[Source records]
———
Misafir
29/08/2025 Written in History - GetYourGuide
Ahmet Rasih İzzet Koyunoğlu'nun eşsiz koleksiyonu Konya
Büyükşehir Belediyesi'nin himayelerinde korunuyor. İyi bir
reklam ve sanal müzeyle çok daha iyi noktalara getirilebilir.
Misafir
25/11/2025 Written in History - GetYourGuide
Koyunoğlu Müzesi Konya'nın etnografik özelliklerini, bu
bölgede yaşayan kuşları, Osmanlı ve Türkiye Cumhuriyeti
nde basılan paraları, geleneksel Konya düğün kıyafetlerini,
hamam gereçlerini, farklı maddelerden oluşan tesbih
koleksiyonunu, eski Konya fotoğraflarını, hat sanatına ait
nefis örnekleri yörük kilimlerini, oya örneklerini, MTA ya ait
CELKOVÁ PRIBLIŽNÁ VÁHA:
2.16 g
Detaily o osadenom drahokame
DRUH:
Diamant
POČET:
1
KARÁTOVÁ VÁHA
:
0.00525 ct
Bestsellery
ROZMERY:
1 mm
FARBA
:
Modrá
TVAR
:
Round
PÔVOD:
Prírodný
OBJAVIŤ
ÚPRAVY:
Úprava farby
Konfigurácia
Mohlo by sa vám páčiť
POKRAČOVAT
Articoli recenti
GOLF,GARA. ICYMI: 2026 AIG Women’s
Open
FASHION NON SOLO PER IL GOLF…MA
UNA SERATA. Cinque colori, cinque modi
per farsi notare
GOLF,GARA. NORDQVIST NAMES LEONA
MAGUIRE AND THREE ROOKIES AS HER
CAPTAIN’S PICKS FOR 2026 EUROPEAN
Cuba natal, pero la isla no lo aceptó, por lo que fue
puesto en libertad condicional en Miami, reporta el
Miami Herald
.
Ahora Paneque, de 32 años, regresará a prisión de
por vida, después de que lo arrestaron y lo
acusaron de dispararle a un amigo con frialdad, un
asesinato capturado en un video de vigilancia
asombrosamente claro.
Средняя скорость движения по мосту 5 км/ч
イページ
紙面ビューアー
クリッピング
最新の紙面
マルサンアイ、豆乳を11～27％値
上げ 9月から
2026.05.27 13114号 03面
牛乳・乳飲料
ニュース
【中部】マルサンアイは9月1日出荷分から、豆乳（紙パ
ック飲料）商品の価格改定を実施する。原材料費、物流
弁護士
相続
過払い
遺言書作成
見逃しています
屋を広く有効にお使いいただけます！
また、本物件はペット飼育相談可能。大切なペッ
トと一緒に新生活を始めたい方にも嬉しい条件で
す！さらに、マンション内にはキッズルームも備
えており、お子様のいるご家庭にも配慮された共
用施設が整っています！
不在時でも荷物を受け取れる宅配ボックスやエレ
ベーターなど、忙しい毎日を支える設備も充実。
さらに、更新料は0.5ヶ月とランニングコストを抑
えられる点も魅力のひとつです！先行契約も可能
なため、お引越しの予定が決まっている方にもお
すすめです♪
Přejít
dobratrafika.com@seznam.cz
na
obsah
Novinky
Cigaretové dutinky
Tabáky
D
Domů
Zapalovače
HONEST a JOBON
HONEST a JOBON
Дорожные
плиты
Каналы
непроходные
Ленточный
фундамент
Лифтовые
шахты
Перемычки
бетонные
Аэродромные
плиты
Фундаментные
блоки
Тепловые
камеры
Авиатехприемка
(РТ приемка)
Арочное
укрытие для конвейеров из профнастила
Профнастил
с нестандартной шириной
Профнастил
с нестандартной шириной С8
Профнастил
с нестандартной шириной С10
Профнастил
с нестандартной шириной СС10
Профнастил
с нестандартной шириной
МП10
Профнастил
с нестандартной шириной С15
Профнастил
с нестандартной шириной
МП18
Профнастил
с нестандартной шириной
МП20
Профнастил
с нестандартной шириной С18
———
INSTRUCTIONS FOR THE TASK:
Wherever the word "Written" appears in the data, return the whole line.

TASK RESPONSE:
29/08/2025 Written in History - GetYourGuide
25/11/2025 Written in History - GetYourGuide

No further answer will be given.